Restrict number of adjournments by either party to two.

Provide option of fast-tracking appeals at Commissioner and Tribunal levels on payment of a higher fee.

Allow all taxpayers, irrespective of the nature of adjustments to approach the DRP. There could be monetary thresholds, if required.

Increase monetary thresholds for Department to appeal for instance Rs 1 crore for Tribunal, Rs 2 crore for High Court and Rs 5 crore for the Supreme Court.

Increase the number of Commissioner Appeals, benches at Tribunal and tax benches at High Court for speedy resolution. If required, recover the additional expenditure by increasing the appeal filing fees.

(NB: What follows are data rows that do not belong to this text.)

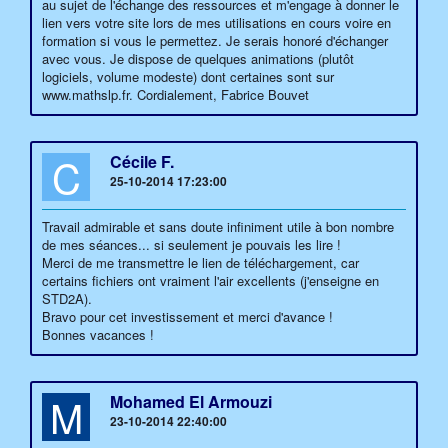
au sujet de l'échange des ressources et m'engage à donner le
lien vers votre site lors de mes utilisations en cours voire en
formation si vous le permettez. Je serais honoré d'échanger
avec vous. Je dispose de quelques animations (plutôt
logiciels, volume modeste) dont certaines sont sur
www.mathslp.fr. Cordialement, Fabrice Bouvet
C
Cécile F.
25-10-2014 17:23:00
Travail admirable et sans doute infiniment utile à bon nombre
de mes séances... si seulement je pouvais les lire !
Merci de me transmettre le lien de téléchargement, car
certains fichiers ont vraiment l'air excellents (j'enseigne en
STD2A).
Bravo pour cet investissement et merci d'avance !
Bonnes vacances !
M
Mohamed El Armouzi
23-10-2014 22:40:00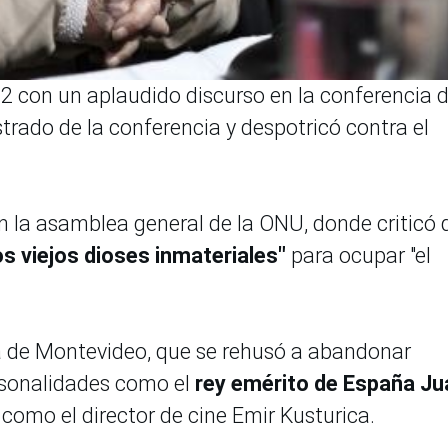
 con un aplaudido discurso en la conferencia d
strado de la conferencia y despotricó contra el
 la asamblea general de la ONU, donde criticó 
os viejos dioses inmateriales"
para ocupar "el
ia de Montevideo, que se rehusó a abandonar
ersonalidades como el
rey emérito de España Ju
 como el director de cine Emir Kusturica.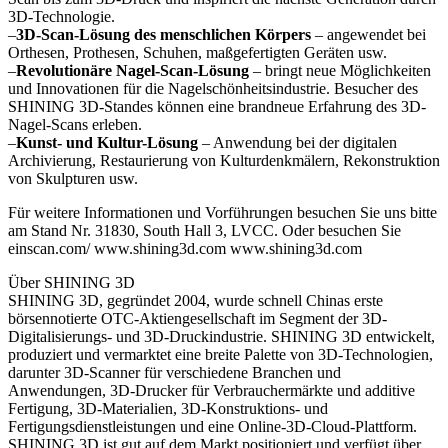
3D-Technologie.
–
3D-Scan-Lösung des menschlichen Körpers
– angewendet bei
Orthesen, Prothesen, Schuhen, maßgefertigten Geräten usw.
–
Revolutionäre Nagel-Scan-Lösung
– bringt neue Möglichkeiten
und Innovationen für die Nagelschönheitsindustrie. Besucher des
SHINING 3D-Standes können eine brandneue Erfahrung des 3D-
Nagel-Scans erleben.
–
Kunst- und Kultur-Lösung
– Anwendung bei der digitalen
Archivierung, Restaurierung von Kulturdenkmälern, Rekonstruktion
von Skulpturen usw.
Für weitere Informationen und Vorführungen besuchen Sie uns bitte
am Stand Nr. 31830, South Hall 3, LVCC. Oder besuchen Sie
einscan.com/ www.shining3d.com www.shining3d.com
Über SHINING 3D
SHINING 3D, gegründet 2004, wurde schnell Chinas erste
börsennotierte OTC-Aktiengesellschaft im Segment der 3D-
Digitalisierungs- und 3D-Druckindustrie. SHINING 3D entwickelt,
produziert und vermarktet eine breite Palette von 3D-Technologien,
darunter 3D-Scanner für verschiedene Branchen und
Anwendungen, 3D-Drucker für Verbrauchermärkte und additive
Fertigung, 3D-Materialien, 3D-Konstruktions- und
Fertigungsdienstleistungen und eine Online-3D-Cloud-Plattform.
SHINING 3D ist gut auf dem Markt positioniert und verfügt über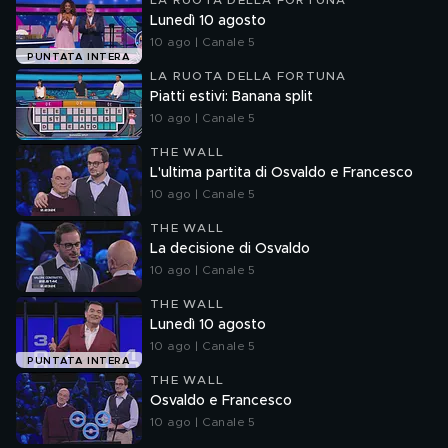
LA RUOTA DELLA FORTUNA
Lunedì 10 agosto
10 ago | Canale 5
PUNTATA INTERA
LA RUOTA DELLA FORTUNA
Piatti estivi: Banana split
10 ago | Canale 5
THE WALL
L'ultima partita di Osvaldo e Francesco
10 ago | Canale 5
THE WALL
La decisione di Osvaldo
10 ago | Canale 5
THE WALL
Lunedì 10 agosto
10 ago | Canale 5
PUNTATA INTERA
THE WALL
Osvaldo e Francesco
10 ago | Canale 5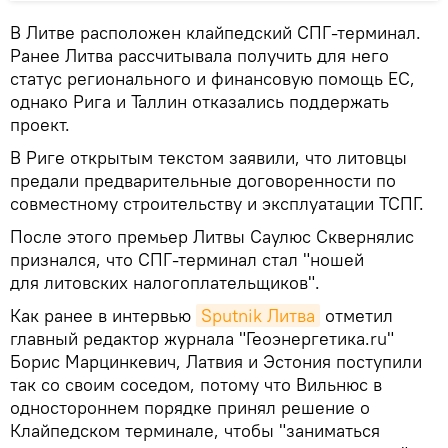
В Литве расположен клайпедский СПГ-терминал.
Ранее Литва рассчитывала получить для него
статус регионального и финансовую помощь ЕС,
однако Рига и Таллин отказались поддержать
проект.
В Риге открытым текстом заявили, что литовцы
предали предварительные договоренности по
совместному строительству и эксплуатации ТСПГ.
После этого премьер Литвы Саулюс Сквернялис
признался, что СПГ-терминал стал "ношей
для литовских налогоплательщиков".
Как ранее в интервью
Sputnik Литва
отметил
главный редактор журнала "Геоэнергетика.ru"
Борис Марцинкевич, Латвия и Эстония поступили
так со своим соседом, потому что Вильнюс в
одностороннем порядке принял решение о
Клайпедском терминале, чтобы "заниматься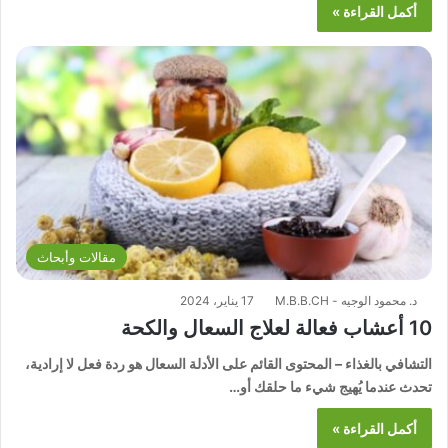
أكمل القراءة »
مقالات وأبحاث
د. محمود الوجيه - M.B.B.CH
17 يناير، 2024
10 أعشاب فعالة لعلاج السعال والكحة
التشافي بالغذاء – المحتوى القائم على الأدلة السعال هو ردة فعل لا إرادية،
تحدث عندما يُهيج شيء ما حلقك أو…
أكمل القراءة »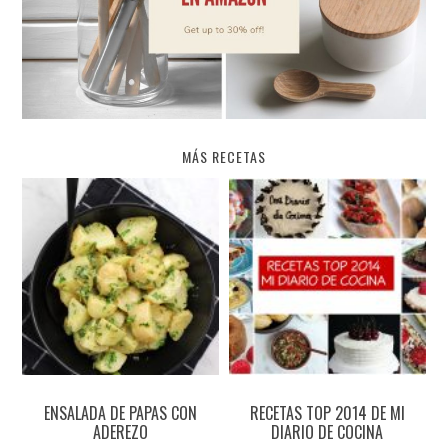
MÁS RECETAS
ENSALADA DE PAPAS CON
RECETAS TOP 2014 DE MI
ADEREZO
DIARIO DE COCINA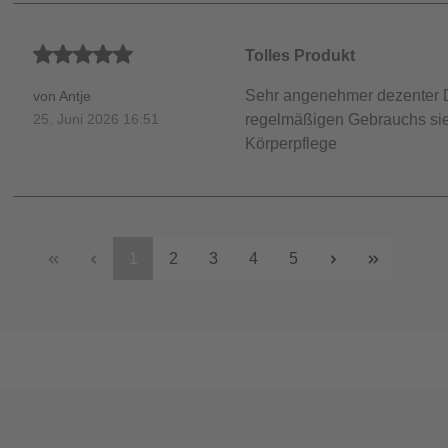
Durchschnittliche Bewertung von 5 von 5 Sternen
Tolles Produkt
Sehr angenehmer dezenter D
von Antje
regelmäßigen Gebrauchs sieh
25. Juni 2026 16:51
Körperpflege
1
2
3
4
5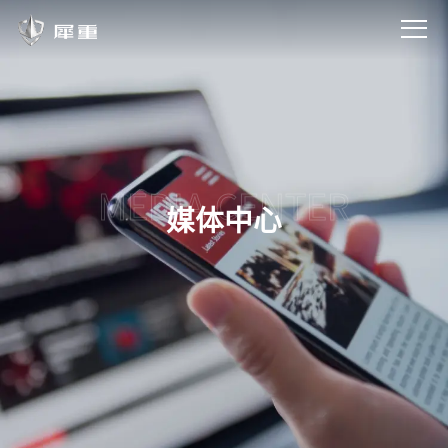
MEDIA CENTER
媒体中心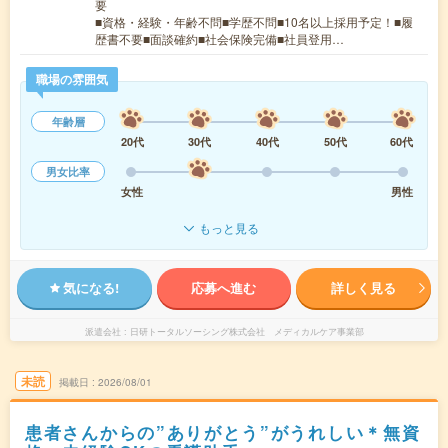
要
■資格・経験・年齢不問■学歴不問■10名以上採用予定！■履
歴書不要■面談確約■社会保険完備■社員登用…
職場の雰囲気
年齢層
20代
30代
40代
50代
60代
男女比率
女性
男性
もっと見る
気になる!
応募へ進む
詳しく見る
派遣会社
日研トータルソーシング株式会社 メディカルケア事業部
未読
掲載日
2026/08/01
患者さんからの”ありがとう”がうれしい＊無資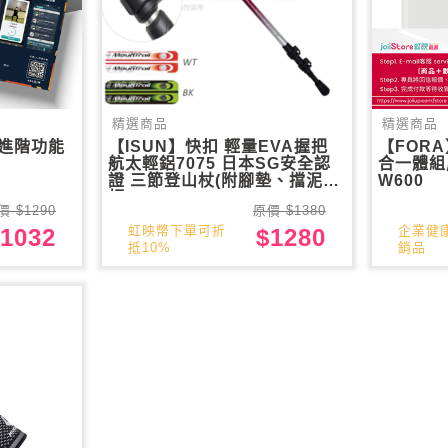
精選商品
精選商品
p】進階功能
【ISUN】快扣 輕量EVA握把
【FOR
航太輕鋁7075 日本SG安全認
合一體組成計
證 三節登山杖(附腳墊、擋泥
W600
板)
價 $1290
原價 $1380
虹映幣下單可折
企業健
1032
$1280
抵10%
銷品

Indirect Tax Recommendations

  • Move towards competitive import tariffs over 3 years, with lowest or nil slab on inputs or raw materials (say 0-2.5 percent), standard slab for final products (say 5.00-7.5 percent), and intermediates at intermediary level (say 2.5-5 percent).



  • Exceptions could be considered on some products in the context of policy actions such as the phased manufacturing programmes and production-linked incentive schemes, for promoting domestic manufacturing, besides some of the sectors, where tariffs are on the higher side owing to compelling reasons.